# TASK OBJECTIVE
Read the records beneath this task and copy every line that contains the string "Créer".

# PROVIDED RECORDS
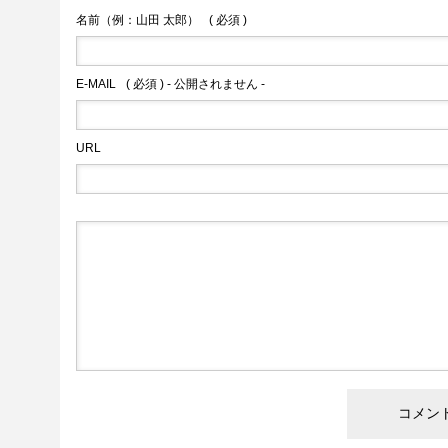
名前（例：山田 太郎）
( 必須 )
E-MAIL
( 必須 ) - 公開されません -
URL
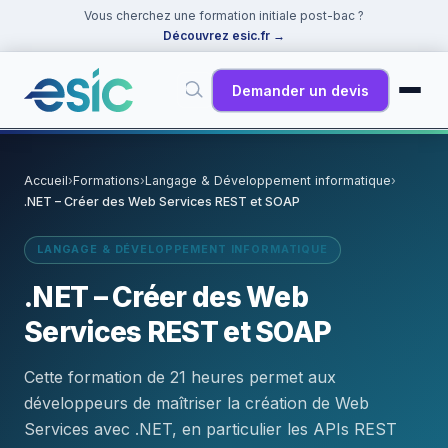
Vous cherchez une formation initiale post-bac ?
Découvrez esic.fr
→
Demander un devis
✕
Rechercher
Accueil
›
Formations
›
Langage & Développement informatique
›
.NET – Créer des Web Services REST et SOAP
Suggestions :
Cybersécurité
·
React
·
Power BI
·
ChatGPT
·
Docker
LANGAGE & DÉVELOPPEMENT INFORMATIQUE
.NET – Créer des Web
Services REST et SOAP
Cette formation de 21 heures permet aux
développeurs de maîtriser la création de Web
Services avec .NET, en particulier les APIs REST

# RESULT
.NET – Créer des Web Services REST et SOAP
.NET – Créer des Web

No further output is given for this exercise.